Lucy is found by two local kids, Kohta and his cousin Yuka. After taking her in, they become involved with the attempts to recapture her by a Special Assault Team and a number of other Diclonius, who shift from oblivious to murderous. What they eventually learn is that the childish and infant-like Nyu (who can only say “nyu”), has a dark and murderous side that usually rises when she hits her head or is exposed to extreme violence.
One of the most recognizable features about this series is its amount of graphic violence and gore, including instances of torture, rape, as well as its high amount of female nudity and strong language. Anime News Network even went as far as describing the series as “mixing insane amounts of violence with a heavy dose of ‘ultra-cuteness.” (Anime News Network). Elfen Lied’s super cute candy bar wrapper covers a dark and sinful nature with just a pinch of comedic humor, and follows along the lines of other story setups in series such as Chobits, 3×3 Eyes, and the notorious When They Cry.
It is now time where we grade the animé based on our three prime categories; Originality, Story, and Characters
Originality – Elfen Lied takes a lot of chances with the intense amounts of gore, violence, and blood. This is not an series for a newbie searching for a good animé, and might be a little over the top for those who don’t like the sight of blood. It deals with a lot of adult matters, despite having a childish look and feel to it. 7/10
Story – The story of a human-like creature, tortured by humans, seeking brutal and bloody revenge against the species that created and treated her like a lab rat shows what happens when humans try to play God. I really liked the relationship between Lucy and her counterpart Nyu, which in a sense can be traced to the relationship of Dr. Jeckyl and Mr. Hyde. Nyu is the childlike entity that Lucy used to be, but with the treatment she got as a child by humans because of the lack of control of her powers, and eventually the torture and experimentation she endured in the lab, it’s interesting to see how Nyu has become this infant-like person, unaware of her violent past of present, and how Lucy seems to only emerge when Nyu sees horrific sights of violence.

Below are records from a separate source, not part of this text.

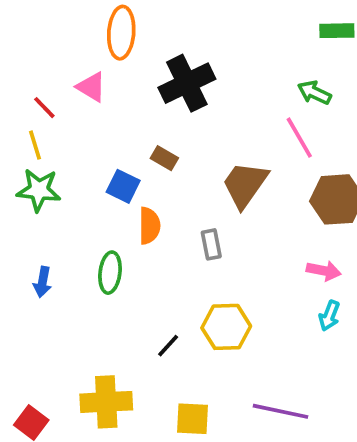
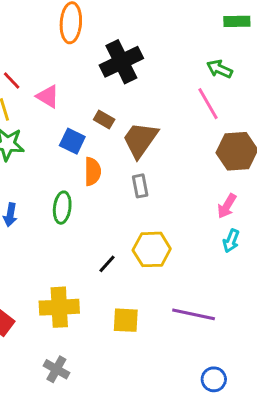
pink triangle: (91, 87) -> (48, 96), moved
brown trapezoid: (245, 184) -> (140, 140), moved
pink arrow: (324, 271) -> (227, 206), turned 110

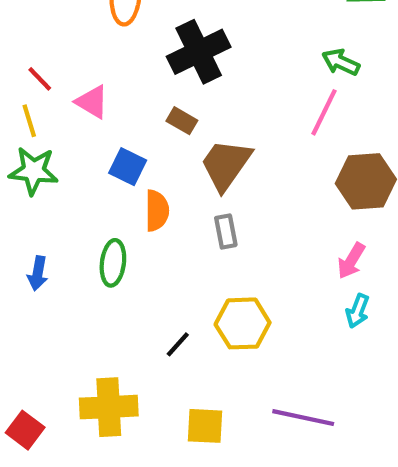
pink line: (208, 104) -> (324, 112), turned 56
brown rectangle: (104, 119) -> (182, 121), moved

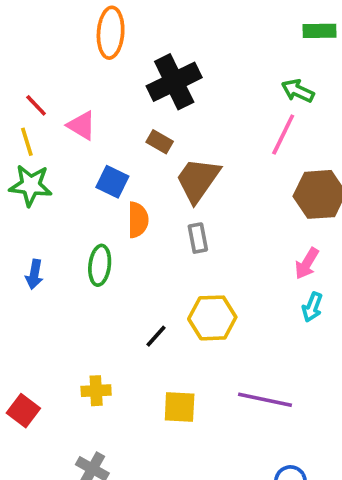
yellow cross: (109, 407) -> (96, 391), size x0.6

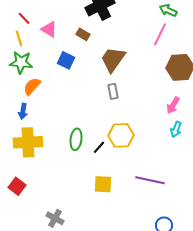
brown rectangle: (160, 142) -> (83, 34), moved
orange semicircle: (138, 220) -> (32, 86), moved, turned -138
green ellipse: (100, 265) -> (76, 139), moved
black line: (156, 336) -> (99, 147), moved
yellow cross: (96, 391) -> (28, 142), moved, size x1.8

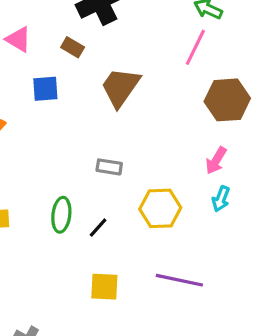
blue square: (66, 60) -> (45, 89), turned -30
gray rectangle: (113, 91) -> (109, 167), moved, turned -70
yellow hexagon: (121, 135) -> (160, 208), moved

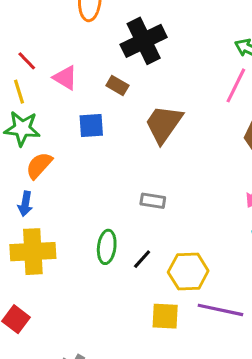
yellow hexagon: (160, 208) -> (188, 272), moved
yellow square: (104, 287) -> (165, 316), moved

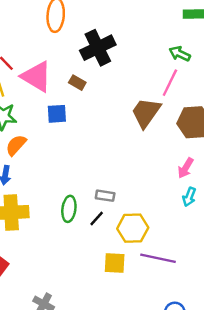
pink triangle: (65, 78) -> (36, 77), size x1.6
brown trapezoid: (164, 124) -> (146, 113), moved
gray rectangle: (153, 201) -> (105, 196), moved

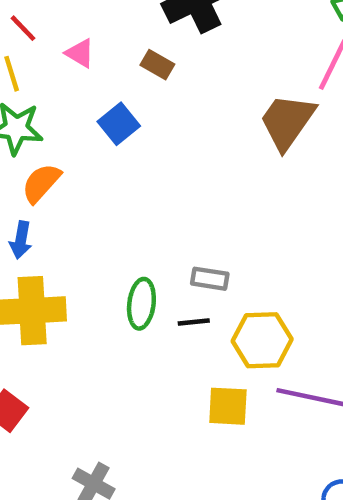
pink triangle: (36, 77) -> (80, 53), size x0.5
blue square: (57, 114) -> (119, 124), turned -35
black line: (97, 218) -> (194, 322), turned 42

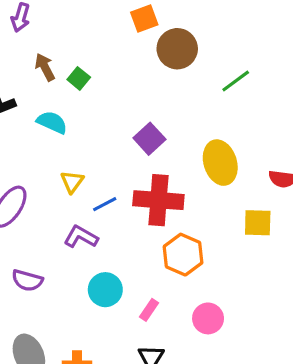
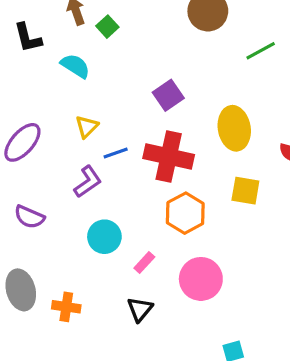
yellow square: (258, 223) -> (245, 191), moved
purple L-shape: (81, 237) -> (88, 182), turned 108
pink circle: (208, 318) -> (201, 279), size x1.4

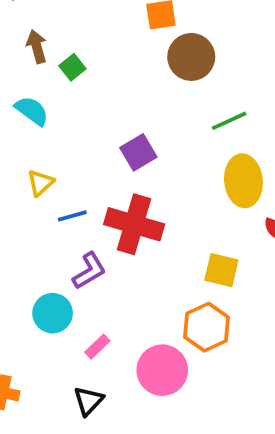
green line: (261, 51) -> (229, 121), moved
yellow ellipse: (234, 128) -> (243, 181), moved
purple L-shape: (88, 182) -> (89, 271), moved
orange hexagon: (185, 213) -> (206, 327), moved

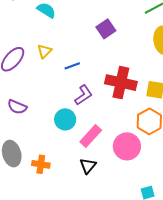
yellow triangle: (40, 183) -> (44, 51), moved
red cross: (134, 224) -> (121, 83), moved
pink rectangle: (97, 347) -> (91, 136), size x1.6

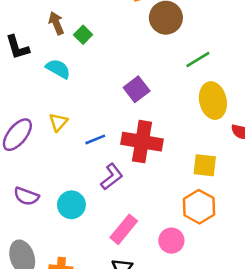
red cross: (121, 83) -> (142, 142), moved
cyan circle: (65, 119) -> (71, 205), moved
pink circle: (127, 146) -> (171, 241), size x0.7

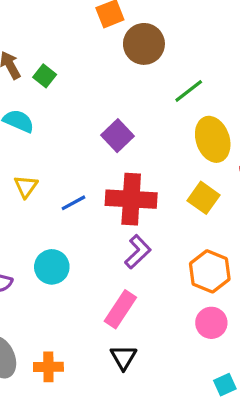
yellow square: (205, 165) -> (204, 198), moved, turned 35
purple L-shape: (112, 177) -> (138, 252), moved
cyan circle: (71, 205) -> (52, 267), moved
pink circle: (171, 241) -> (211, 323), moved

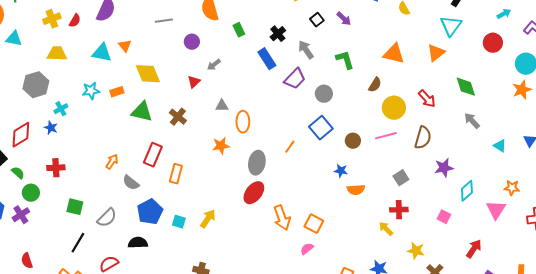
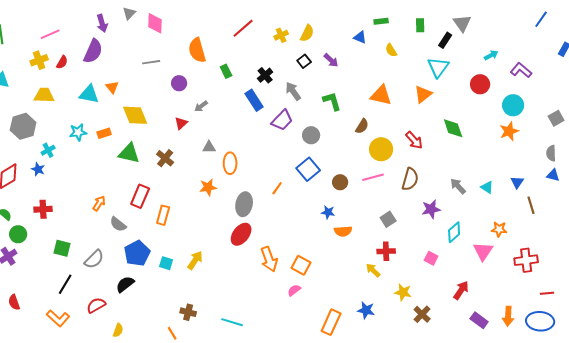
gray arrow: (472, 121) -> (458, 186), moved
black semicircle: (138, 243) -> (125, 284), turned -36

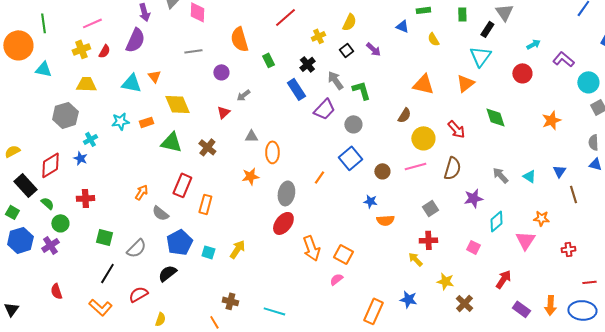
yellow cross: (281, 35) -> (318, 36), moved
green L-shape: (332, 101) -> (361, 90), moved
cyan circle: (513, 105) -> (588, 82), moved
red cross: (526, 260) -> (568, 249), size x0.6

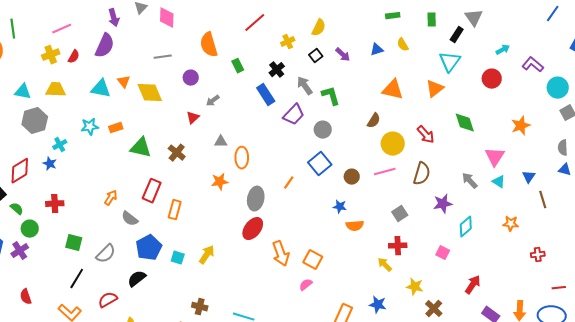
blue triangle: (402, 26) -> (377, 50), moved, turned -40
cyan triangle: (43, 69) -> (23, 92), moved
yellow diamond: (177, 104) -> (150, 93), moved
pink triangle: (525, 240) -> (495, 157), moved

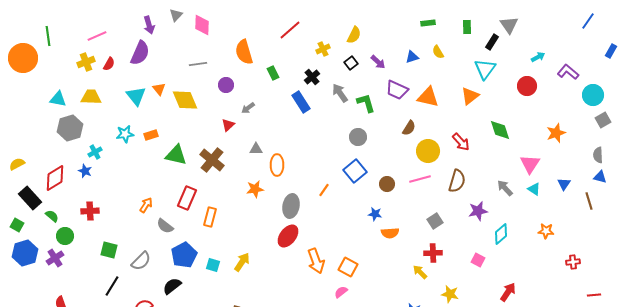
cyan triangle: (101, 89) -> (136, 96), turned 40
purple trapezoid: (294, 115) -> (397, 90), moved, turned 70
brown cross: (177, 153) -> (212, 160), size x1.4
brown line: (543, 200) -> (589, 201), moved

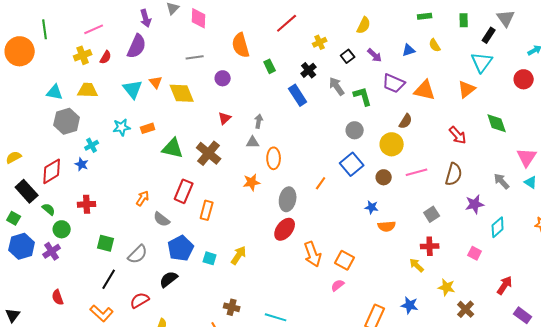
yellow semicircle: (354, 35) -> (364, 25), moved
gray arrow: (248, 108) -> (259, 121), moved, turned 136
yellow circle: (428, 151) -> (392, 144), moved

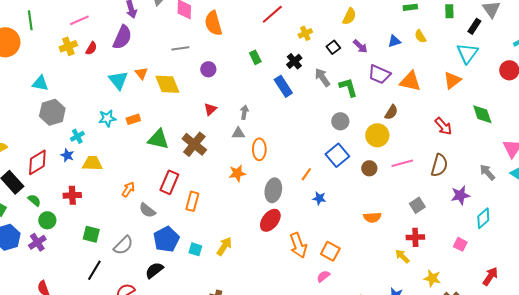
orange semicircle: (241, 45) -> (213, 23), moved
yellow trapezoid: (88, 90) -> (92, 163), moved
blue star: (372, 207) -> (319, 198), moved

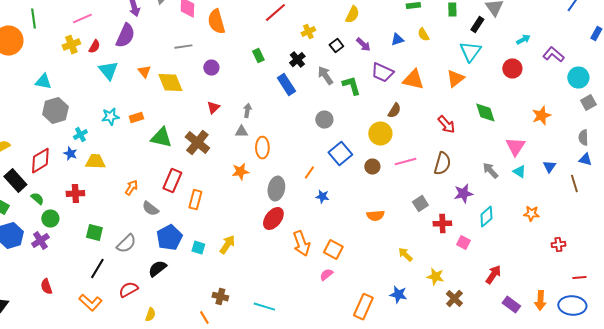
cyan triangle: (118, 80) -> (108, 71), moved
gray circle: (340, 121) -> (324, 120), moved
red cross: (415, 237) -> (442, 224), moved

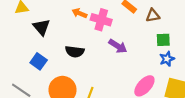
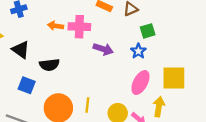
black semicircle: (75, 52) -> (49, 65), moved
blue star: (167, 59) -> (138, 51), moved

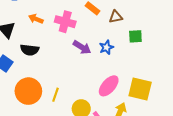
orange arrow: (56, 26) -> (36, 19), moved
green square: (148, 31) -> (135, 36), moved
blue star: (138, 51) -> (106, 47), moved

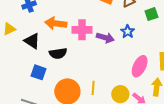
orange arrow: (36, 19) -> (56, 23), size x1.5
pink cross: (65, 22) -> (82, 30), moved

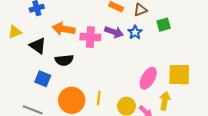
blue star: (128, 32) -> (135, 32), moved
purple arrow: (105, 38) -> (114, 32), moved

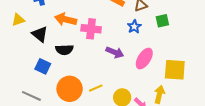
purple arrow: (114, 32) -> (115, 52), moved
pink ellipse: (148, 78) -> (144, 59), moved
yellow line: (99, 98) -> (96, 88), turned 56

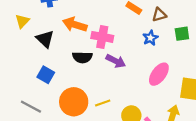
yellow triangle: (18, 20) -> (22, 21), turned -32
black semicircle: (64, 50) -> (82, 57), moved
purple arrow: (115, 52) -> (116, 61), moved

The storyline is sad, but it’s poweful in its message of men trying to create life. 8.5/10
Characters – The characters are all deeply tied into Lucy/Nyu’s life, even though they do not know it. Without giving away any major spoilers, pay close attention to the relationship with Kohta and Nyu, because those two are more connected than you think when you see them meet in the first few episodes. The introduction of the other Diclonius shows that not all of them have violent streaks, and shows them as the victims, and not the humans they kill. 8/10
Overall, Elfen Lied is not a series everyone can get into. The story is sad, despite having a few humorous and super-cute points, and even I had a hard time watching the entire series. If you enjoy animé with blood shed, violence, and a look at the ramifications of what happens when mankind decides to make life in their own image, Elfen Lied would be a good series to watch.